## [EXERCISE DIRECTIONS]
Scan the following data for lines with "Cookies" and state how many there are, as a number only.

## [SUPPLIED ENTRIES]
⁂
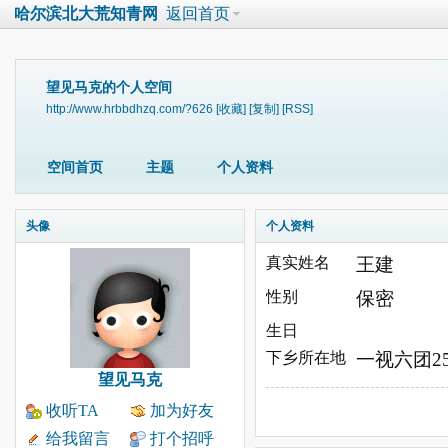
哈尔滨北大荒知青网
返回首页
望见马克的个人空间
http://www.hrbbdhzq.com/?626
[收藏]
[复制]
[RSS]
空间首页
主题
个人资料
头像
个人资料
真实姓名
王建
性别
保密
生日
下乡所在地
一视六团2
望见马克
收听TA
加为好友
给我留言
打个招呼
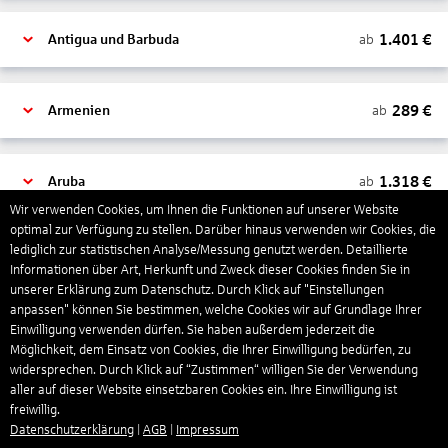
1.401
€
ab
Antigua und Barbuda
289
€
ab
Armenien
1.318
€
ab
Aruba
Wir verwenden Cookies, um Ihnen die Funktionen auf unserer Website
optimal zur Verfügung zu stellen. Darüber hinaus verwenden wir Cookies, die
lediglich zur statistischen Analyse/Messung genutzt werden. Detaillierte
1.265
€
ab
Australien
Informationen über Art, Herkunft und Zweck dieser Cookies finden Sie in
unserer Erklärung zum Datenschutz. Durch Klick auf "Einstellungen
anpassen" können Sie bestimmen, welche Cookies wir auf Grundlage Ihrer
1.567
€
ab
Bahamas
Einwilligung verwenden dürfen. Sie haben außerdem jederzeit die
Möglichkeit, dem Einsatz von Cookies, die Ihrer Einwilligung bedürfen, zu
widersprechen. Durch Klick auf “Zustimmen“ willigen Sie der Verwendung
aller auf dieser Website einsetzbaren Cookies ein. Ihre Einwilligung ist
804
€
ab
Bahrain
freiwillig.
Datenschutzerklärung
|
AGB
|
Impressum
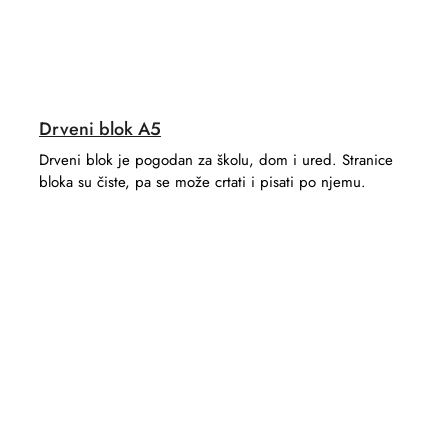
Drveni blok A5
Drveni blok je pogodan za školu, dom i ured. Stranice
bloka su čiste, pa se može crtati i pisati po njemu.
⁂
## [YOUR RESPONSE]
6